Bruce Ivins, 62, who had worked for the
past 18 years at the government’s elite biodefense research laboratories at
Detrick, Md., committed suicide by taking a massive dose of Tylenol mixed with
codeine just as the Justice Department was about to file criminal charges
against him for the anthrax attacks.
But Bruce Ivins might not be the only suspect
in the 2001 anthrax attacks. FBI investigators were very sure that Ivins was
the person they were looking for, but the case still remains open. The FBI
director said investigators had made a “clear identification,” tracing the
deadly anthrax contained in a series of letters to the substance found in a
vial controlled by Ivins. Investigators “eliminated every other person” who
might have had the skills to produce the material, Mueller said.

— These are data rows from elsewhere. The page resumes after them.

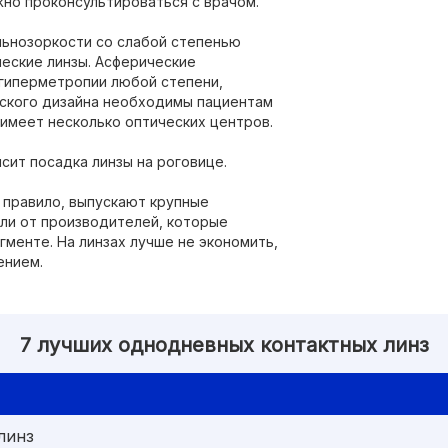
жно проконсультироваться с врачом.
льнозоркости со слабой степенью
еские линзы. Асферические
 гиперметропии любой степени,
еского дизайна необходимы пациентам
 имеет несколько оптических центров.
исит посадка линзы на роговице.
к правило, выпускают крупные
ли от производителей, которые
менте. На линзах лучше не экономить,
ением.
7 лучших однодневных контактных линз
линз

The National Academy of Sciences is
conducting an independent review of the FBI investigation. Mueller said the
independent review will focus on “the scientific approach used during the
investigation.”
Recently, authorities have unsealed a July
11 search warrant for Ivins’s work locker and lab space as well as a warrant to
search a pair of computers in the Frederick
public library that he used in late July, shortly before he took the overdose
of Tylenol mixed with codeine.
Bruce Ivins’ attorneys said the scientist was
innocent and emphasized there is no “concrete evidence” showing the scientist
created the powdered anthrax and mailed it to media organizations and
politicians after the September 11 attacks. Some lawmakers have also been
skeptical of the government case against Ivins and several senators and House
members have called for an independent investigation of the anthrax case, the
San Francisco Chronicle notes.
“You can assume we looked at every
laboratory in the United States and several overseas that had both the type of
the Ames anthrax that we found in this case but also had the individuals capable
of (processing the spores),” Mueller said, according to the same source.
Mueller said he “would have to get back to (Nadler) on individual facilities”
an laboratories with access to the kind of anthrax used in the attacks and how
they were ruled out as investigators closed in on Ivins, the San Francisco
Chronicle noted.
“For the time being, this case remains open
while certain investigative activity winds up,” the FBI director said. More information
will be released when the investigation is closed.